Até hoje, a DC insiste que o livro não foi apenas um golpe publicitário e que a mídia exagerou. Mas o dano foi feito. Os fãs não perdoaram tão rapidamente, e a coisa mais difícil de recuperar de alguém é a confiança. DC perdeu a confiança daqueles para quem escrevem. Embora a questão tenha rendido muito dinheiro à DC, ela o fez a um grande custo. Após  isso, os fãs já estavam vacinados para saber que as mortes dos personagens eram nada mais do que um golpe publicitário. 


E, bem, que golpe publicitário dos anos 90 estaria realmente completo sem um joguim para os consoles da quarta geração? Pois é, nenhum. Assim sendo saiu "A Morte e o Retorno do Super Homão" (toma spoiler no título pra deixar de ser trouxa) para Super Nintendo e Mega Drive.

O que resultou em um beat'm up... totalmente okay, na verdade. Os gráficos são grandes e bonitos para a época, os controles respondem bem, ele faz tudo que você espera que um beat'up faça e faz bem feito. Até inclui um gimmick que você pode voar apertando pulo duas vezes, mas isso não tem tanta utilidade assim em um jogo desse tipo afinal.



A única coisa que impede esse jogo de ser verdadeiramente notável é a falta de opção para dois jogadores. Qual é caras, existem cinco caras diferentes chamados Super Homem nessa história e vocês estão me dizendo que eu não posso usar dois deles ao mesmo tempo? Porra, aí é foda viu!

A outra coisa que depõe contra esse jogo é a dificuldade.
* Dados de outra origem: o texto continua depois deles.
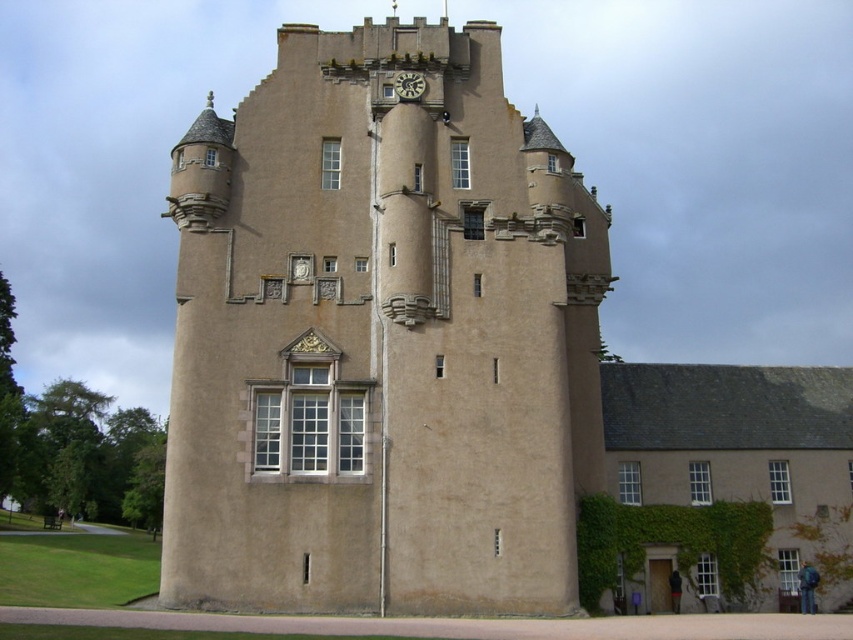 You are a maintenance worker needing to reach both the beige stone tower at center and the matte stone clock at upper center. The ladder you have can only extend to 10 meters. Can you use the same ladder to access both objects without moving it?

The distance between the beige stone tower at center and the matte stone clock at upper center is 9.60 meters, which is within the ladder extension limit of 10 meters. Therefore, the same ladder can be used to access both objects without moving it.

You are an architect examining the historic stone building. You notice the beige stone tower at center and the matte stone clock at upper center. Which of these two elements is bigger in size?

The beige stone tower at center is larger in size compared to the matte stone clock at upper center.

You are an architect examining the historic stone building. You notice the beige stone tower at center and the matte stone clock at upper center. Which object is located to the left of the other?

The beige stone tower at center is positioned on the left side of matte stone clock at upper center.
Não apenas porque é ridiculo o superhomem tomar dano de motoserras e coqueteis molotov (e é), mas porque o jogo escalona a dificuldade muito rápido e especialmente os chefes podem tirar uma barra inteira de vida antes que você consiga causar qualquer dano a eles. 



São dois esses dois problemas que transformam um jogo que poderia ser altamemente memoravel em um que é apenas "ah, isso existiu, verdade". Uma super pena. 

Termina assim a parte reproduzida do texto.